METHODS After approval by the Reading Hospital Institutional Review Board, a retrospective case series identified cases of AGC from a pathology database at the Reading Hospital between January 1, 2005, and January 1, 2009. All women with cervical cytological results of AGC-EM, which were reported as either favoring endometrial or having atypical endometrial cells, were reviewed. Through a review of the electronic medical database, demographics, cervical cytological results, colposcopic biopsy and/or endocervical curettage results, endometrial biopsy results, concurrent endometrial and cervical abnormalities, subsequent cytological and histological follow-up, and pathology of hysterectomy specimens were recorded from January 1, 2005, to August 30, 2011. Owing to a lack of information regarding menopausal status and based on the mean age of menopause, age 51, the study population was stratified into 2 groups, age younger than 51 years and age 51 years or older. Rates of endometrial cancer were calculated, and data were analyzed using the χ2 test to compare the rates of conditions and disease between the groups. The Fisher exact test was used if more than 20% of the expected cell frequencies were less than 5. SAS 9.3 was used for data analyses, with p < .05 being deemed statistically significant.

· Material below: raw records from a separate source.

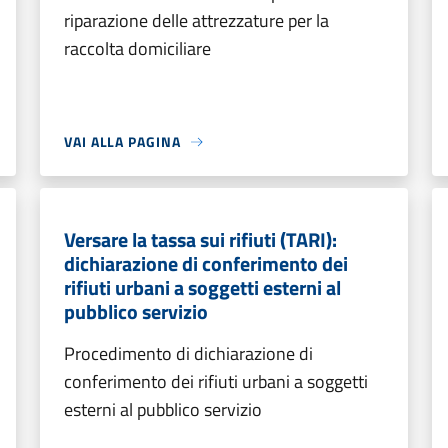
riparazione delle attrezzature per la
raccolta domiciliare
VAI ALLA PAGINA
Versare la tassa sui rifiuti (TARI):
dichiarazione di conferimento dei
rifiuti urbani a soggetti esterni al
pubblico servizio
Procedimento di dichiarazione di
conferimento dei rifiuti urbani a soggetti
esterni al pubblico servizio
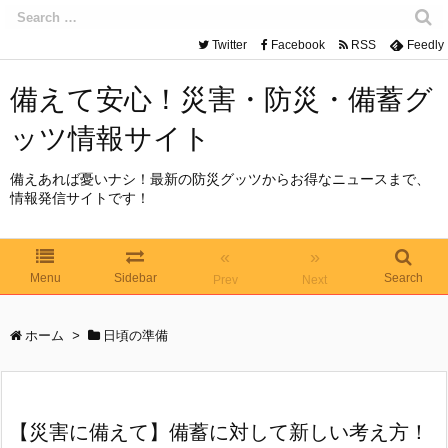
Twitter
Facebook
RSS
Feedly
備えて安心！災害・防災・備蓄グ
ッツ情報サイト
備えあれば憂いナシ！最新の防災グッツからお得なニュースまで、
情報発信サイトです！
«
»
Menu
Sidebar
Search
Prev
Next
ホーム
>
日頃の準備
【災害に備えて】備蓄に対して新しい考え方！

RESULTS During the 4-year study period, 444 cases of AGC were identified from the Reading Hospital pathology database. The incidence of AGC during this time period was 0.2% (444/230,780). Of the 444 AGC, 41% (183/444) were AGC-EM, 29% (127/444) were AGC-EC, and 30% (134/444) were AGC-NOS. Endometrial
Journal of Lower Genital Tract Disease • Volume 19, Number 3, July 2015
Copyright © 2015 American Society for Colposcopy and Cervical Pathology. Unauthorized reproduction of this article is prohibited.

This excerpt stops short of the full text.